### Work instruction
Could you transcribe every entry below exactly, leaving out the pictures?

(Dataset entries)
========
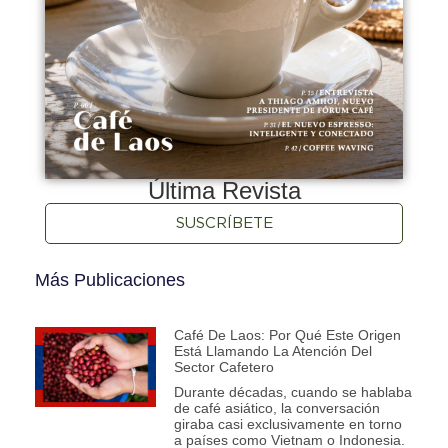
Última Revista
SUSCRÍBETE
Más Publicaciones
Café De Laos: Por Qué Este Origen
Está Llamando La Atención Del
Sector Cafetero
Durante décadas, cuando se hablaba
de café asiático, la conversación
giraba casi exclusivamente en torno
a países como Vietnam o Indonesia.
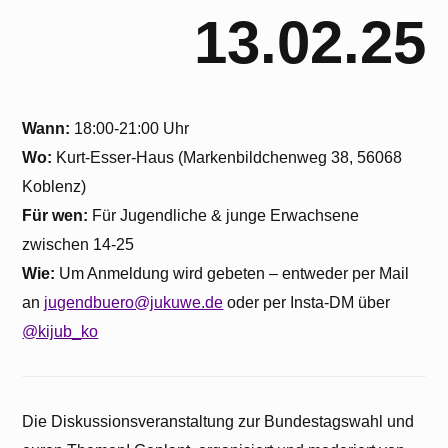
13.02.25
Wann:
18:00-21:00 Uhr
Wo:
Kurt-Esser-Haus (Markenbildchenweg 38, 56068
Koblenz)
Für wen:
Für Jugendliche & junge Erwachsene
zwischen 14-25
Wie:
Um Anmeldung wird gebeten – entweder per Mail
an
jugendbuero@jukuwe.de
oder per Insta-DM über
@kijub_ko
Die Diskussionsveranstaltung zur Bundestagswahl und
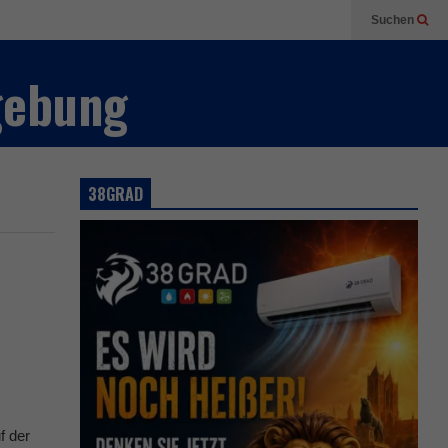
Suchen
gebung
38GRAD
f der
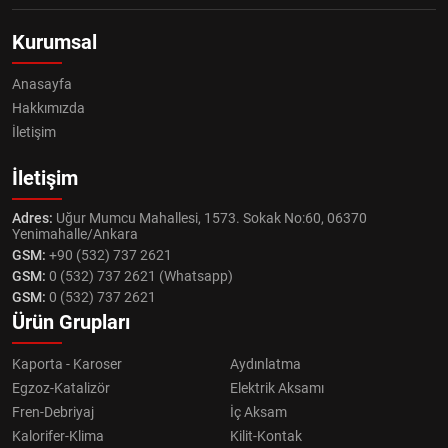
Kurumsal
Anasayfa
Hakkımızda
İletişim
İletişim
Adres:
Uğur Mumcu Mahallesi, 1573. Sokak No:60, 06370
Yenimahalle/Ankara
GSM:
+90 (532) 737 2621
GSM:
0 (532) 737 2621 (Whatsapp)
GSM:
0 (532) 737 2621
Ürün Grupları
Kaporta - Karoser
Aydınlatma
Egzoz-Katalizör
Elektrik Aksamı
Fren-Debriyaj
İç Aksam
Kalorifer-Klima
Kilit-Kontak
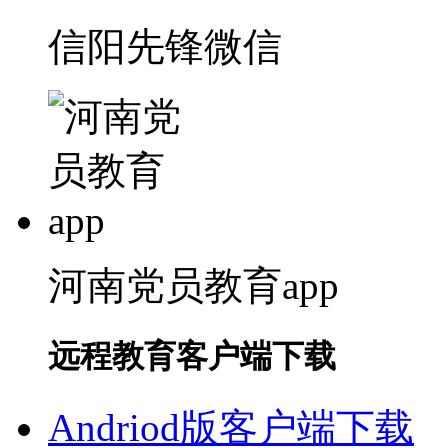
信阳先锋微信
河南党员教育app
远程教育客户端下载
Andriod版客户端下载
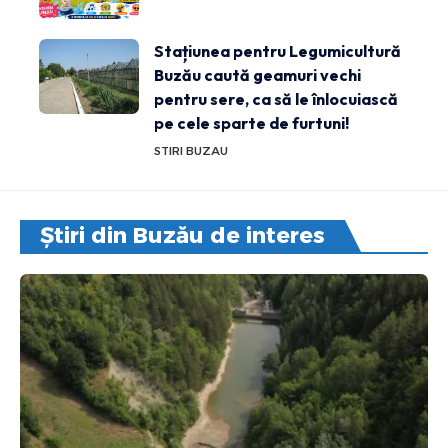
Stațiunea pentru Legumicultură
Buzău caută geamuri vechi
pentru sere, ca să le înlocuiască
pe cele sparte de furtuni!
STIRI BUZAU
Știri din Buzău de interes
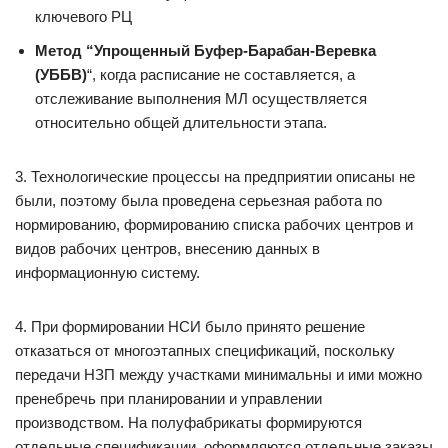
ключевого РЦ
Метод “Упрощенный Буфер-Барабан-Веревка
(УББВ)
“, когда расписание не составляется, а
отслеживание выполнения МЛ осуществляется
относительно общей длительности этапа.
3. Технологические процессы на предприятии описаны не
были, поэтому была проведена серьезная работа по
нормированию, формированию списка рабочих центров и
видов рабочих центров, внесению данных в
информационную систему.
4. При формировании НСИ было принято решение
отказаться от многоэтапных спецификаций, поскольку
передачи НЗП между участками минимальны и ими можно
пренебречь при планировании и управлении
производством. На полуфабрикаты формируются
отдельные спецификации, оформляются отдельные заказы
========
### Task output
Última Revista
SUSCRÍBETE
Más Publicaciones
Café De Laos: Por Qué Este Origen
Está Llamando La Atención Del
Sector Cafetero
Durante décadas, cuando se hablaba
de café asiático, la conversación
giraba casi exclusivamente en torno
a países como Vietnam o Indonesia.
13.02.25
Wann:
18:00-21:00 Uhr
Wo:
Kurt-Esser-Haus (Markenbildchenweg 38, 56068
Koblenz)
Für wen:
Für Jugendliche & junge Erwachsene
zwischen 14-25
Wie:
Um Anmeldung wird gebeten – entweder per Mail
an
jugendbuero@jukuwe.de
oder per Insta-DM über
@kijub_ko
Die Diskussionsveranstaltung zur Bundestagswahl und
Suchen
gebung
38GRAD
f der
Kurumsal
Anasayfa
Hakkımızda
İletişim
İletişim
Adres:
Uğur Mumcu Mahallesi, 1573. Sokak No:60, 06370
Yenimahalle/Ankara
GSM:
+90 (532) 737 2621
GSM:
0 (532) 737 2621 (Whatsapp)
GSM:
0 (532) 737 2621
Ürün Grupları
Kaporta - Karoser
Aydınlatma
Egzoz-Katalizör
Elektrik Aksamı
Fren-Debriyaj
İç Aksam
Kalorifer-Klima
Kilit-Kontak
信阳先锋微信
河南党员教育app
远程教育客户端下载
Andriod版客户端下载
Stațiunea pentru Legumicultură
Buzău caută geamuri vechi
pentru sere, ca să le înlocuiască
pe cele sparte de furtuni!
STIRI BUZAU
Știri din Buzău de interes
ключевого РЦ
Метод “Упрощенный Буфер-Барабан-Веревка
(УББВ)
“, когда расписание не составляется, а
отслеживание выполнения МЛ осуществляется
относительно общей длительности этапа.
3. Технологические процессы на предприятии описаны не
были, поэтому была проведена серьезная работа по
нормированию, формированию списка рабочих центров и
видов рабочих центров, внесению данных в
информационную систему.
4. При формировании НСИ было принято решение
отказаться от многоэтапных спецификаций, поскольку
передачи НЗП между участками минимальны и ими можно
пренебречь при планировании и управлении
производством. На полуфабрикаты формируются
отдельные спецификации, оформляются отдельные заказы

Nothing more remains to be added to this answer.